Handle DDL Changes During Data Sync

During data migration and synchronization with Tapdata Cloud, recognizing the impact of table structure modifications, such as DDL (Data Definition Language) operations, is crucial for continuous business operations. The platform seamlessly manages most DDL changes, ensuring a smooth synchronization process.

Enable DDL Changes Sync

To ensure the high availability and fault tolerance of data replication/transformation tasks, by default, Tapdata Cloud does not synchronize the DDL statements from the source database to the target database. If you need to enable this feature, please follow these steps:

  1. When creating or editing a data replication or data transformation task, go to the configuration page of the source database node.

  2. Find the Advanced Settings tab and check if the Sync DDL Events option is available.

  3. Depending on your specific data source type, enable this feature and select the DDL events to be collected.

    This page will display the DDL events that the data source supports collecting, usually including adding fields, modifying field names, modifying field properties, deleting fields.

    DDL Event Collection

    tip

    Besides enabling this switch, the target database must also support DDL application. You can check the support status of various data sources for DDL event collection and DDL apply through the supported data sources document, or in the Advanced Settings of the target node, see the hint for DDL Event Apply.

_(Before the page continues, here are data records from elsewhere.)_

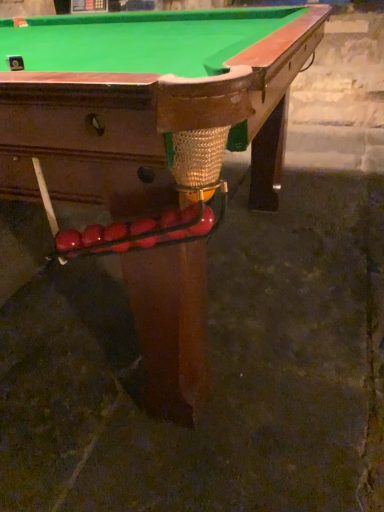 Question: From a real-world perspective, relative to shiny brown wood billiard table at center, is glossy red balls at lower left vertically above or below?

Choices:
 (A) above
 (B) below

Answer: (A)

Question: Which is correct: glossy red balls at lower left is inside shiny brown wood billiard table at center, or outside of it?

Choices:
 (A) outside
 (B) inside

Answer: (B)

Question: In the image, is glossy red balls at lower left positioned in front of or behind shiny brown wood billiard table at center?

Choices:
 (A) front
 (B) behind

Answer: (B)

Question: Is shiny brown wood billiard table at center inside or outside of glossy red balls at lower left?

Choices:
 (A) inside
 (B) outside

Answer: (B)

Question: Looking at the image, does shiny brown wood billiard table at center seem bigger or smaller compared to glossy red balls at lower left?

Choices:
 (A) big
 (B) small

Answer: (A)

Question: In terms of width, does shiny brown wood billiard table at center look wider or thinner when compared to glossy red balls at lower left?

Choices:
 (A) thin
 (B) wide

Answer: (B)

Question: Is shiny brown wood billiard table at center in front of or behind glossy red balls at lower left in the image?

Choices:
 (A) front
 (B) behind

Answer: (A) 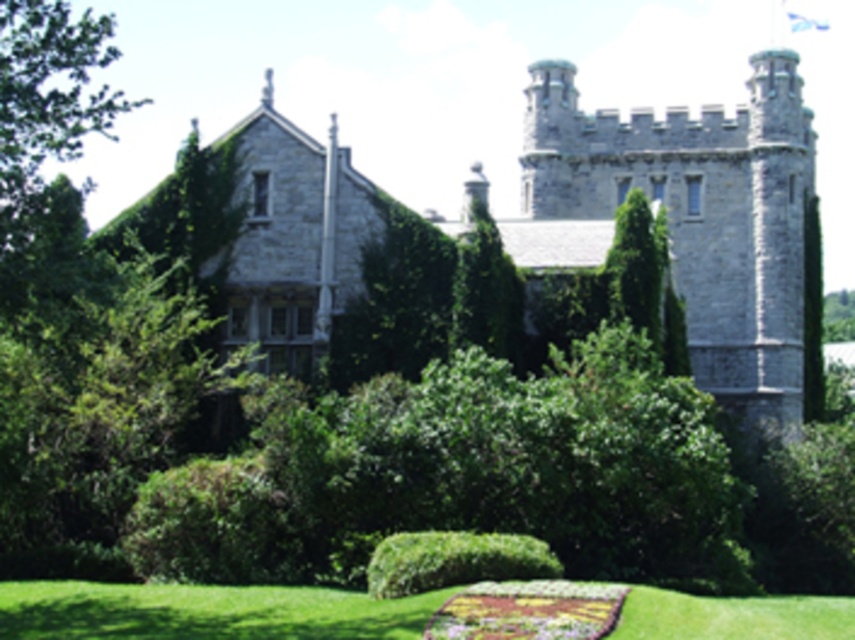 Who is shorter, green grass at lower center or multicolored fabric flower at lower center?

With less height is multicolored fabric flower at lower center.

Is green grass at lower center bigger than multicolored fabric flower at lower center?

Yes.

At what (x,y) coordinates should I click in order to perform the action: click on green grass at lower center. Please return your answer as a coordinate pair (x, y). Image resolution: width=855 pixels, height=640 pixels. Looking at the image, I should click on [205, 611].

You are a GUI agent. You are given a task and a screenshot of the screen. Output one action in this format:
    pyautogui.click(x=<x>, y=<y>)
    Task: Click on the green grass at lower center
    
    Given the screenshot: What is the action you would take?
    click(205, 611)

Between point (637, 140) and point (663, 611), which one is positioned in front?

Point (663, 611) is more forward.

Identify the location of stone castle at center. The height and width of the screenshot is (640, 855). point(687,216).

Which is in front, point (795, 122) or point (24, 588)?

Positioned in front is point (24, 588).

At what (x,y) coordinates should I click in order to perform the action: click on stone castle at center. Please return your answer as a coordinate pair (x, y). This screenshot has height=640, width=855. Looking at the image, I should click on (687, 216).

Is stone castle at center further to camera compared to multicolored fabric flower at lower center?

Yes, stone castle at center is further from the viewer.

Between stone castle at center and multicolored fabric flower at lower center, which one appears on the left side from the viewer's perspective?

multicolored fabric flower at lower center

Is point (276, 234) farther from viewer compared to point (612, 611)?

That is True.

Where is `stone castle at center`? The image size is (855, 640). stone castle at center is located at coordinates (687, 216). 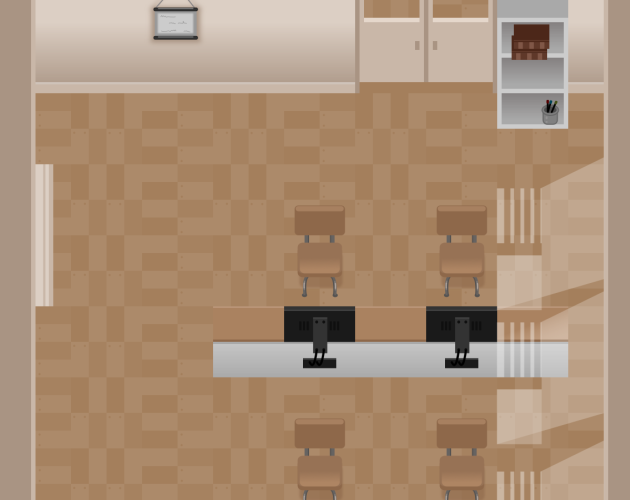 Identify the location of chairs. The width and height of the screenshot is (630, 500). (321, 258), (457, 254), (450, 468), (312, 462). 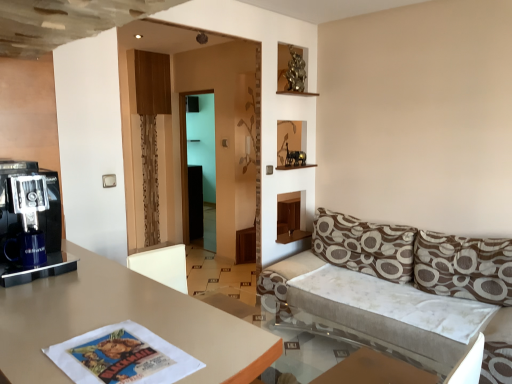 Question: Based on their sizes in the image, would you say matte beige table at center is bigger or smaller than transparent glass door at center?

Choices:
 (A) big
 (B) small

Answer: (A)

Question: Is matte beige table at center inside the boundaries of transparent glass door at center, or outside?

Choices:
 (A) outside
 (B) inside

Answer: (A)

Question: Which object is positioned farthest from the brown fabric armchair at lower right?

Choices:
 (A) matte black coffee machine at left
 (B) transparent glass door at center
 (C) white fabric couch at right
 (D) brown printed cushion at right, placed as the 2th pillow when sorted from right to left
 (E) matte beige table at center

Answer: (B)

Question: Which object is the farthest from the transparent glass door at center?

Choices:
 (A) matte beige table at center
 (B) white fabric couch at right
 (C) brown fabric armchair at lower right
 (D) brown printed cushion at right, placed as the 2th pillow when sorted from right to left
 (E) matte black coffee machine at left

Answer: (A) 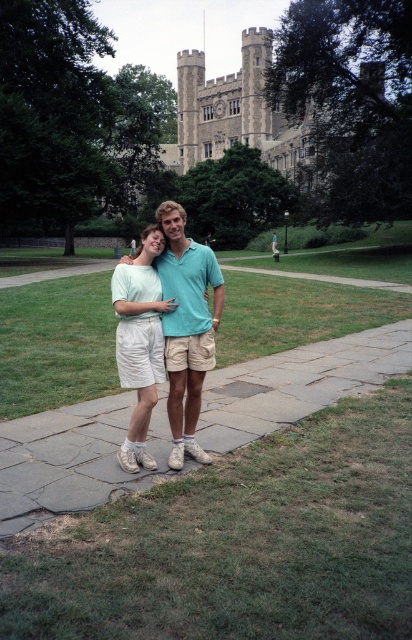 Question: Among these objects, which one is farthest from the camera?

Choices:
 (A) light blue cotton shirt at center
 (B) gray stone pavement at center

Answer: (B)

Question: Is gray stone pavement at center to the right of light blue cotton shirt at center from the viewer's perspective?

Choices:
 (A) no
 (B) yes

Answer: (B)

Question: Which of the following is the closest to the observer?

Choices:
 (A) light blue cotton shirt at center
 (B) gray stone pavement at center

Answer: (A)

Question: Can you confirm if gray stone pavement at center is wider than light blue cotton shirt at center?

Choices:
 (A) no
 (B) yes

Answer: (A)

Question: Is gray stone pavement at center above light blue cotton shirt at center?

Choices:
 (A) yes
 (B) no

Answer: (B) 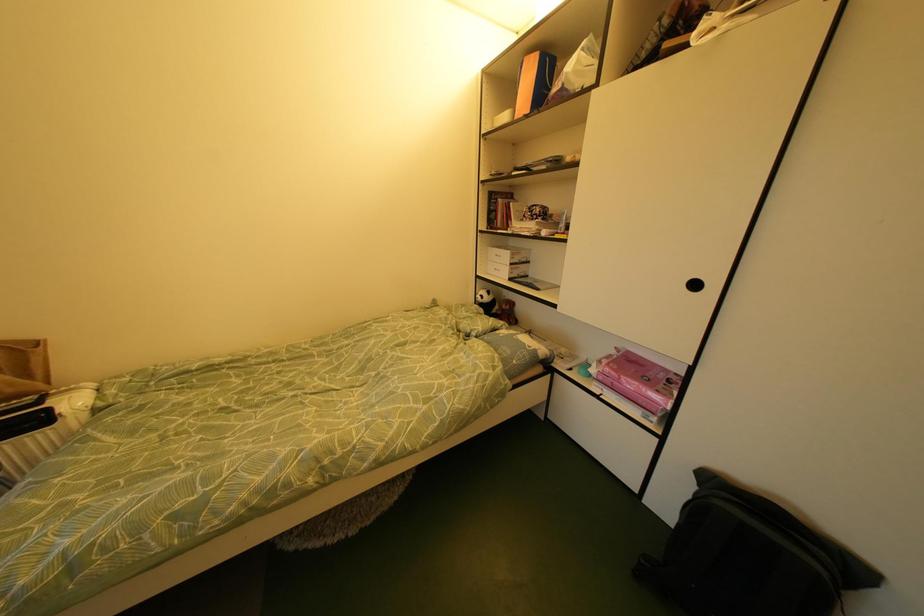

DDL Collection and Apply Overview

DDL CollectionDDL Apply
Add FieldsTapdata Cloud will automatically adapt the field type when adding fields to the target database, for example, converting from MySQL's INT to Oracle's NUMBER(38,0). If there are unsupported column types, this may lead to the failure of adding fields.
Modify Field NamesTapdata Cloud will automatically complete this operation in the target database, be aware of the target database's field naming restrictions.
Modify Field AttributesWhen synchronizing between different types of databases (for example, from MySQL to Oracle), ensure that the target database supports the changed data types and attributes. Otherwise, this may lead to errors or interruptions in the synchronization task.
Delete FieldsDeleting columns from the source table can have a severe impact on the data pipeline, especially when the column is a key part of the data processing logic, such as a primary key or as a field for update conditions in the synchronization link. Before making such changes, ensure that other components in the data pipeline no longer depend on this column.
tip

For data sources with weak Schema constraints, the Schema information of historical data will not be changed. For example, when Kafka as a target database, Kafka will save the details of the DDL change in its messages, and subsequent consumption can be aware of the occurred DDL details.

If a DDL synchronization error causes a data synchronization task to interrupt, you can either undo the relevant DDL operation in the source database or choose to reload the source database's Schema, then reset and restart the task to repair it.

Additionally, consulting the task log and error codes can aid in identifying and rectifying the root causes of the task failure. A normal DDL collection and application log example is as follows:

DDL Log Information

Best Practices for DDL Changes

To safely manage DDL changes and reduce the potential risk to data synchronization tasks, it is recommended to follow these best practices:

  1. Pre-change Verification: Verify the full extent of DDL changes in a test environment before applying them in a production environment to identify potential issues that may interrupt synchronization.
  2. Planning and Notification: Schedule DDL changes during off-peak business hours and notify related teams in advance.
  3. Pipeline Configuration Updates: Regularly review and update your data pipeline configurations to match the latest table structures.
  4. Monitoring and Alerts: Set up monitoring and alerts for your data pipelines to respond quickly to unsupported DDL operations.